The story is also extraordinary because Chu was only 22 at the time.

"Those four judges couldn't believe what they heard and what they saw: a factory man playing Paginini," Chu said, still laughing at the memory. "There's just one opening and then my life forever changed.

"It was my dream to be able to play the violin professionally and try to escape from the factory. It was a huge dream come true," Chu said.

This extraordinary man went on to become the concertmaster -- orchestra leader who plays first violin -- of several orchestras, performing with violin greats such as Itzhak Perlman and Joshua Bell along the way.

Chu is currently the concertmaster of the Everett Symphony. He will be the featured musician tonight during the symphony's final concert of the season, "The Romantic and the Bohemian."

Chu will be featured during Dvorak's Symphony No. 8 and the Concerto for Violin by Brahms.

There's no question that these are passionate pieces because those have always been Chu's favorite.

"Ninety percent of the songs I chose are the ones with passion. That's what I live for," said Chu, following a lesson with one of his students. "I'm a passionate person."

In 2001, that passion caught the attention of Everett Symphony conductor Paul-Elliott Cobbs, who saw Chu play at a music festival in Spain.

Everett Symphony musicians have said Cobbs knew immediately that he had found the orchestra's concertmaster, but he showed respect for the orchestra by having Chu audition for a committee comprised of all the principals.

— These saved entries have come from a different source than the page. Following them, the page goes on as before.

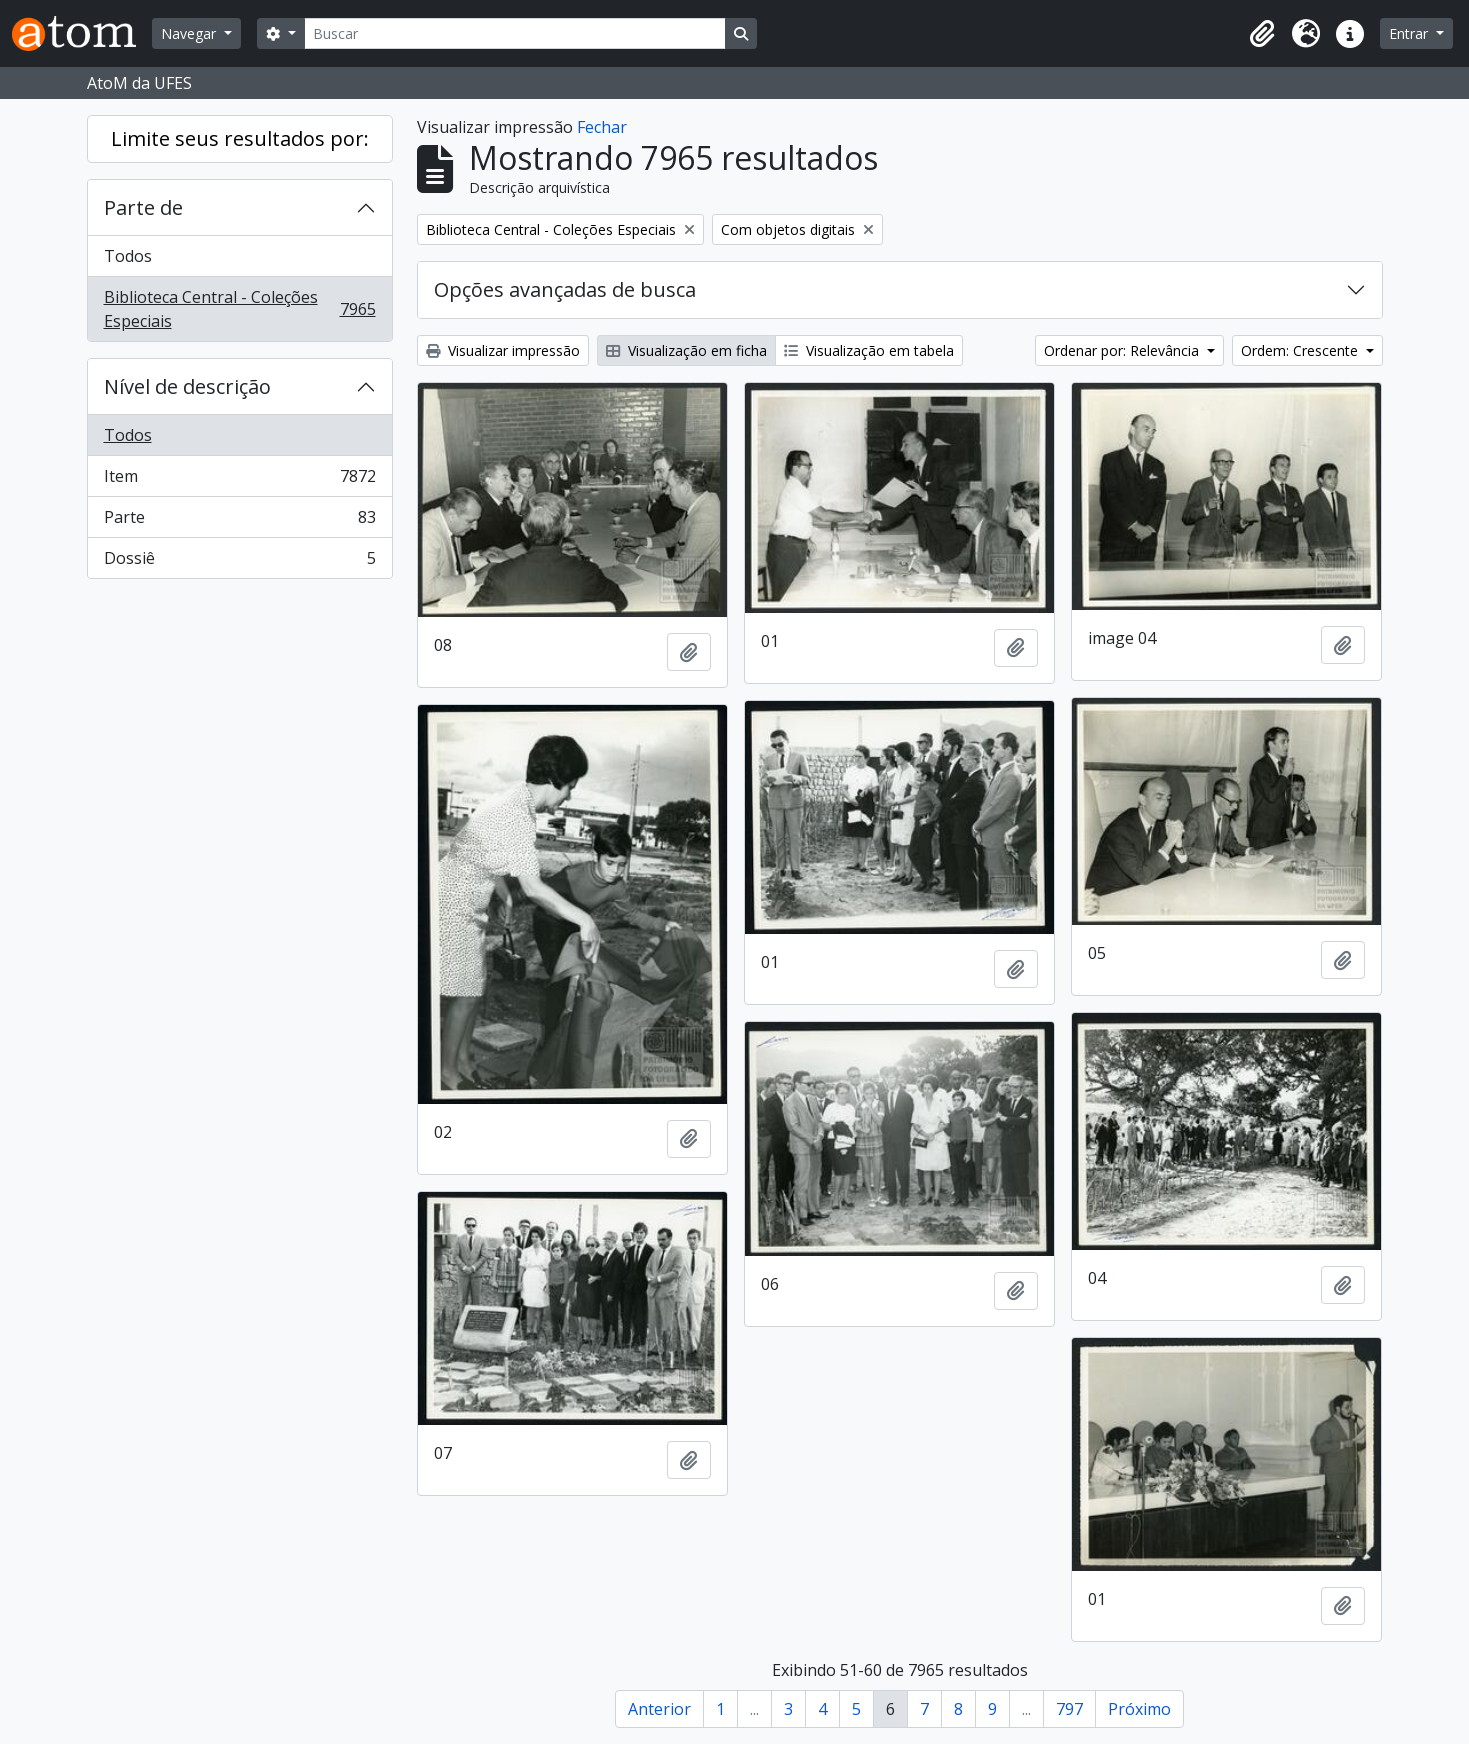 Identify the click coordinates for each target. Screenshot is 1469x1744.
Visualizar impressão (503, 350)
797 (1069, 1709)
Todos (128, 256)
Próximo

Chu knocked the socks off of everyone and got the job.

Chu is often asked: Why stay with Everett?

He has been offered many other full-time orchestra opportunities but the violinist says he's content to stay here as long as he remains happy. He doesn't even mind commuting from Vancouver, B.C., where his wife and 9-year-old daughter live.

"Besides, the scenery is good. I look at the cows, and the mountains are beautiful," Chu said.

Also, Chu said, if he became a full-time musician at another symphony, he would have to give up teaching, something he is as passionate about as the music he plays.

"Part of my life is teaching. I don't want to be simply playing," Chu said. "I always think back on my childhood and how difficult it was to get the right education, the right training.

"I want to devote my life to helping those who really have musical talent," Chu said. "And give them all I got, just as my teachers did for me when I was a kid."